-- Provided records follows --

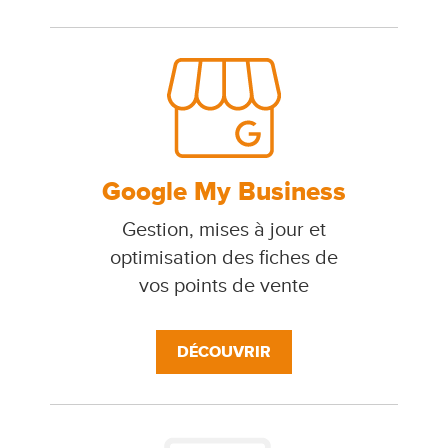
Google My Business
Gestion, mises à jour et
optimisation des fiches de
vos points de vente
DÉCOUVRIR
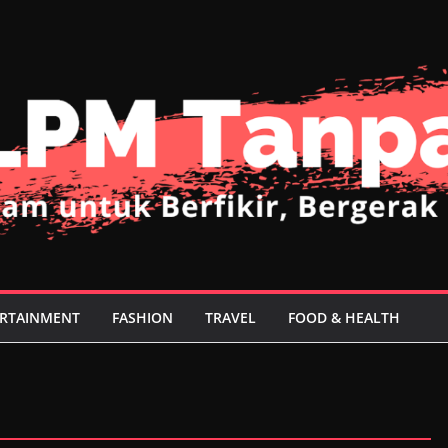
RTAINMENT
FASHION
TRAVEL
FOOD & HEALTH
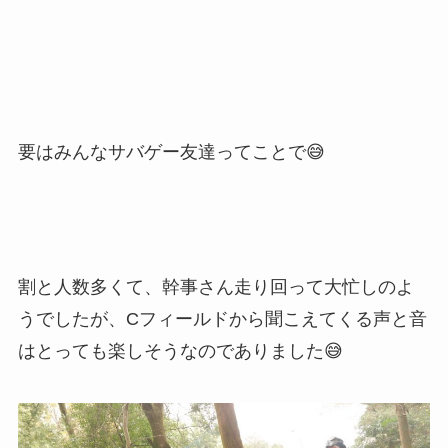
要はみんなサバゲー友達ってことで😅
割と人数多くて、幹事さん走り回って大忙しのよ
うでしたが、Cフィールドから聞こえてくる声と音
はとっても楽しそうなのでありました😅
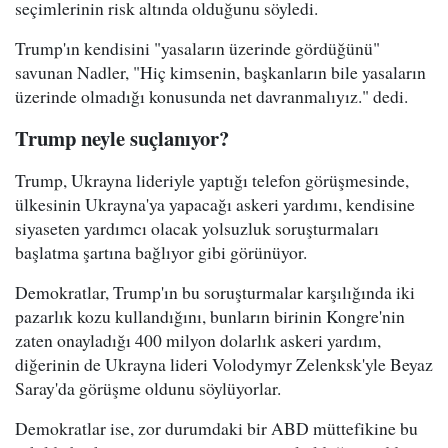
seçimlerinin risk altında olduğunu söyledi.
Trump'ın kendisini "yasaların üzerinde gördüğünü"
savunan Nadler, "Hiç kimsenin, başkanların bile yasaların
üzerinde olmadığı konusunda net davranmalıyız." dedi.
Trump neyle suçlanıyor?
Trump, Ukrayna lideriyle yaptığı telefon görüşmesinde,
ülkesinin Ukrayna'ya yapacağı askeri yardımı, kendisine
siyaseten yardımcı olacak yolsuzluk soruşturmaları
başlatma şartına bağlıyor gibi görünüyor.
Demokratlar, Trump'ın bu soruşturmalar karşılığında iki
pazarlık kozu kullandığını, bunların birinin Kongre'nin
zaten onayladığı 400 milyon dolarlık askeri yardım,
diğerinin de Ukrayna lideri Volodymyr Zelenksk'yle Beyaz
Saray'da görüşme oldunu söylüyorlar.
Demokratlar ise, zor durumdaki bir ABD müttefikine bu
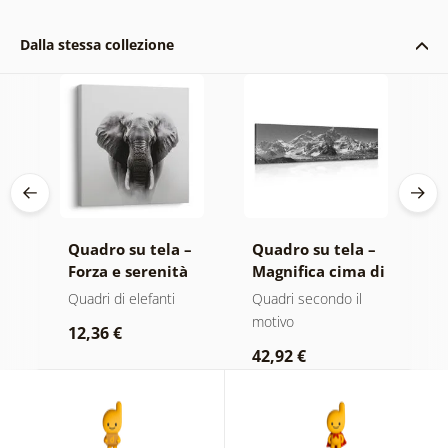
Dalla stessa collezione
 –
Quadro su tela –
Quadro su tela –
Q
Forza e serenità
Magnifica cima di
A
co
dell'elefante
montagna in
m
ero
Quadri di elefanti
Quadri secondo il
Q
bianco e nero
n
motivo
r
12,36 €
42,92 €
2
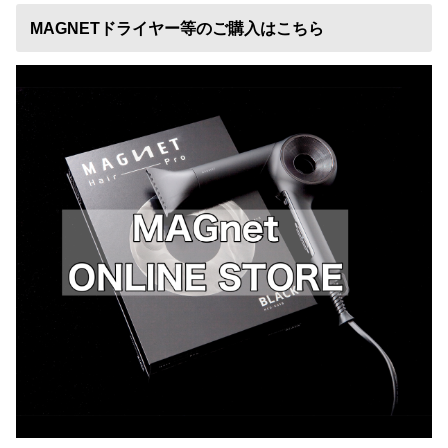
MAGNETドライヤー等のご購入はこちら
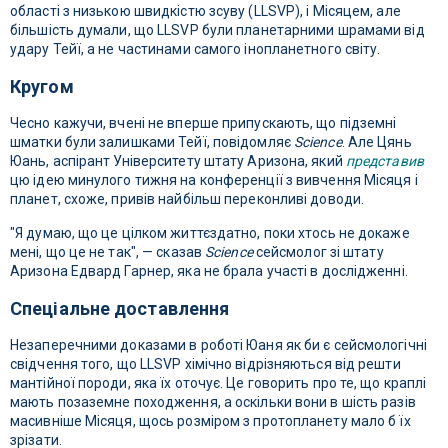
області з низькою швидкістю зсуву (LLSVP), і Місяцем, але
більшість думали, що LLSVP були планетарними шрамами від
удару Тейї, а не частинами самого інопланетного світу.
Кругом
Чесно кажучи, вчені не вперше припускають, що підземні
шматки були залишками Тейї, повідомляє
Science
. Але Цянь
Юань, аспірант Університету штату Аризона, який
представив
цю ідею минулого тижня на конференції з вивчення Місяця і
планет, схоже, привів найбільш переконливі доводи.
"Я думаю, що це цілком життєздатно, поки хтось не докаже
мені, що це не так", — сказав
Science
сейсмолог зі штату
Аризона Едвард Гарнер, яка не брала участі в дослідженні.
Спеціальне доставлення
Незаперечними доказами
в роботі Юаня як би є сейсмологічні
свідчення того, що LLSVP хімічно відрізняються від решти
мантійної породи, яка їх оточує. Це говорить про те, що краплі
мають позаземне походження, а оскільки вони в шість разів
масивніше Місяця, щось розміром з протопланету мало б їх
зрізати.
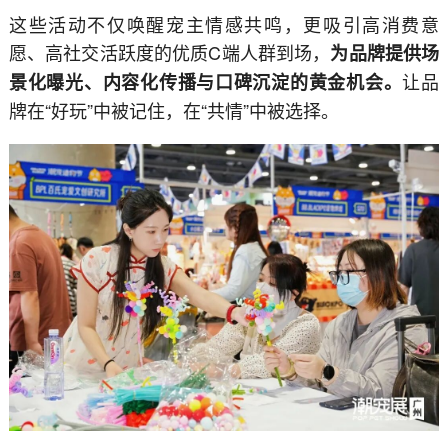
这些活动不仅唤醒宠主情感共鸣，更吸引高消费意
愿、高社交活跃度的优质C端人群到场，
为品牌提供场
让品
景化曝光、内容化传播与口碑沉淀的黄金机会。
牌在“好玩”中被记住，在“共情”中被选择。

-- Provided records concluded --

**Your assignment**
Where a line contains "мені, що це", begin there and transcribe every line through the last one of the records above, exactly and with no pictures.

**Solution for this problem**
мені, що це не так", — сказав
Science
сейсмолог зі штату
Аризона Едвард Гарнер, яка не брала участі в дослідженні.
Спеціальне доставлення
Незаперечними доказами
в роботі Юаня як би є сейсмологічні
свідчення того, що LLSVP хімічно відрізняються від решти
мантійної породи, яка їх оточує. Це говорить про те, що краплі
мають позаземне походження, а оскільки вони в шість разів
масивніше Місяця, щось розміром з протопланету мало б їх
зрізати.
这些活动不仅唤醒宠主情感共鸣，更吸引高消费意
愿、高社交活跃度的优质C端人群到场，
为品牌提供场
让品
景化曝光、内容化传播与口碑沉淀的黄金机会。
牌在“好玩”中被记住，在“共情”中被选择。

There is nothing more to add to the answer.